Segment Start: Data in this exercise

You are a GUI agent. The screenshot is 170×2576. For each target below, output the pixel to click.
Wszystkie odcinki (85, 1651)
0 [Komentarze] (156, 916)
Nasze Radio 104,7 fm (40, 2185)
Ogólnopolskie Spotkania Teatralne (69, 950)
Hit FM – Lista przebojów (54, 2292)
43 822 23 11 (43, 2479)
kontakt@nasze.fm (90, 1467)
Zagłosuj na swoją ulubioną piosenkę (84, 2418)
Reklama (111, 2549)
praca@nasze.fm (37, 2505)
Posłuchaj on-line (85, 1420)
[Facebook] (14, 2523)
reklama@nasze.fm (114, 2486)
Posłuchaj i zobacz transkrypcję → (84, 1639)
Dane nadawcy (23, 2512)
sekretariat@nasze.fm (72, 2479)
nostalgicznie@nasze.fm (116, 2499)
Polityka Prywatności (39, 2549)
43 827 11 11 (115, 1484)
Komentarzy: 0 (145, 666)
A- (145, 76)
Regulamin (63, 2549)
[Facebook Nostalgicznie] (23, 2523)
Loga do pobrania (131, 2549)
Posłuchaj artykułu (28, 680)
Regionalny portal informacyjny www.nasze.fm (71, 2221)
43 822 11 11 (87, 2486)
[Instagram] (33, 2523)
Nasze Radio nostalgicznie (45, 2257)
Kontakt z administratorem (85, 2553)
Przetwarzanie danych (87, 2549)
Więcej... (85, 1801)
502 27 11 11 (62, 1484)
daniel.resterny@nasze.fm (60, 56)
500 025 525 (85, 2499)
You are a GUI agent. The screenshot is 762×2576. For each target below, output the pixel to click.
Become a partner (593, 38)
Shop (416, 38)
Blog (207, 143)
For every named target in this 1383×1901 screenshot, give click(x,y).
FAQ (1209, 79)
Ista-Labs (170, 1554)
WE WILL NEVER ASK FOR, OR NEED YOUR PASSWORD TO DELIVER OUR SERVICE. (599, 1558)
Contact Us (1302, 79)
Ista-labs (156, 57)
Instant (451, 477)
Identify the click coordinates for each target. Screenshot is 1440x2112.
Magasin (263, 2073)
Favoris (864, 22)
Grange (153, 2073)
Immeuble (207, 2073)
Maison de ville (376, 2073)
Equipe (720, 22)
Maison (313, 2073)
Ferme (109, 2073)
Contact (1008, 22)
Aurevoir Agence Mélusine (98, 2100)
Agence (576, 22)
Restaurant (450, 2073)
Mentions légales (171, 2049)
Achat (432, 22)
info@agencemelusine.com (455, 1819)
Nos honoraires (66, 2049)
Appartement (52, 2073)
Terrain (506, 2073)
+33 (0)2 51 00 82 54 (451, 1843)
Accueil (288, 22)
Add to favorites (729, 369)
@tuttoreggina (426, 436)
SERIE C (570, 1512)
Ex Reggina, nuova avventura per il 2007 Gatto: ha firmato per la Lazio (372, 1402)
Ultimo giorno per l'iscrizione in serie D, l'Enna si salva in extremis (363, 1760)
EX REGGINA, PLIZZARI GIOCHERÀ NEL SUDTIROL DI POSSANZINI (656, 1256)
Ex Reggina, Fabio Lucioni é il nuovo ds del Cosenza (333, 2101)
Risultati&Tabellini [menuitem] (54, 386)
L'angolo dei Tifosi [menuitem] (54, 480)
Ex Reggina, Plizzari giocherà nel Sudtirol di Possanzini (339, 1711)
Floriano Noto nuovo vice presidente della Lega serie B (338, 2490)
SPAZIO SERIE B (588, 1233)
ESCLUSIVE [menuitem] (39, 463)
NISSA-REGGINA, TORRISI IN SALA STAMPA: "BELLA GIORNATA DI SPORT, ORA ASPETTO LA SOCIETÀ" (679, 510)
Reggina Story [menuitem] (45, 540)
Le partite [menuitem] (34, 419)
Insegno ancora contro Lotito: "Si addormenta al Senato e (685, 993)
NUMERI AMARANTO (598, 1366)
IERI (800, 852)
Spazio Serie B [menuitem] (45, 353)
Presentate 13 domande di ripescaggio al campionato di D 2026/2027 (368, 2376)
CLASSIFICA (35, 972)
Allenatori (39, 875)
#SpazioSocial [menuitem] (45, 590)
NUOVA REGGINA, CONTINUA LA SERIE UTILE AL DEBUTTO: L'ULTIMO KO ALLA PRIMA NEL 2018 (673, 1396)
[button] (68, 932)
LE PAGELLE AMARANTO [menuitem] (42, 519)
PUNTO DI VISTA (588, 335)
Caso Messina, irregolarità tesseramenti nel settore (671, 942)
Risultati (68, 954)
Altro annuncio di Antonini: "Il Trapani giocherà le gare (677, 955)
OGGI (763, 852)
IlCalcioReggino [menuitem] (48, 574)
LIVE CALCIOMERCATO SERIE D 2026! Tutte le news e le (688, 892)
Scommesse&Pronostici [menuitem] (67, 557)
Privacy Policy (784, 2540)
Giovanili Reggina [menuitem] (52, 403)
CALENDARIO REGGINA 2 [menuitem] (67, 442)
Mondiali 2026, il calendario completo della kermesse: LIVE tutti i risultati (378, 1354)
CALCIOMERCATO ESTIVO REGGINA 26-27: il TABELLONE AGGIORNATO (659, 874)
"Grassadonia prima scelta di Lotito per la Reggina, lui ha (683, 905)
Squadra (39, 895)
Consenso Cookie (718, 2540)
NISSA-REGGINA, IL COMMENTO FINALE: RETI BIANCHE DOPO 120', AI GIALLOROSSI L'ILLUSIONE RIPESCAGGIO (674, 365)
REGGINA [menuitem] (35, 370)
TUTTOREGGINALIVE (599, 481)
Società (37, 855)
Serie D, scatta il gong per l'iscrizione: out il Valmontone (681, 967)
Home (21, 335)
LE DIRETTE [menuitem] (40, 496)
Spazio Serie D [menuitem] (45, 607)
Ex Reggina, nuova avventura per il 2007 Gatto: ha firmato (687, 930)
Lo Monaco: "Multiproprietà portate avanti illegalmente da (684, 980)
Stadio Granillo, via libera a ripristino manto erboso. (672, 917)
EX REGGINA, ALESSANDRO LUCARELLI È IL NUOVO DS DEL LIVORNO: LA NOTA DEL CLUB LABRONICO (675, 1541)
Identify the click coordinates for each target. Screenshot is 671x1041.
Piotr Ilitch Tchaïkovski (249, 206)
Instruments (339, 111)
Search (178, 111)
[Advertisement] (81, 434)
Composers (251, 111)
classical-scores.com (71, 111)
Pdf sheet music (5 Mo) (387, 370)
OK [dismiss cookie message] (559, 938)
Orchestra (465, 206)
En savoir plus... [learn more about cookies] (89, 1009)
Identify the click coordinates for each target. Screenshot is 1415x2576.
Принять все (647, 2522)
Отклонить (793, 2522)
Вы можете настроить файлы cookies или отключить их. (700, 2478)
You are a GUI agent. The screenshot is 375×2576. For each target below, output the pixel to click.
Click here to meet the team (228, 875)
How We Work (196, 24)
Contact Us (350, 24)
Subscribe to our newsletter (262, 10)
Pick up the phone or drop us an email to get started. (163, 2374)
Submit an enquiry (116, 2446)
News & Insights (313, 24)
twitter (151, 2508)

Segment End: Data in this exercise

## Task:
In your answer, include only the lines above starting at the line that holds "REGGINA [menuitem] (35, 370)" and ending at the line that holds "Spazio Serie D [menuitem] (45, 607)", copied exactly.

## Exercise output:
REGGINA [menuitem] (35, 370)
TUTTOREGGINALIVE (599, 481)
Società (37, 855)
Serie D, scatta il gong per l'iscrizione: out il Valmontone (681, 967)
Home (21, 335)
LE DIRETTE [menuitem] (40, 496)
Spazio Serie D [menuitem] (45, 607)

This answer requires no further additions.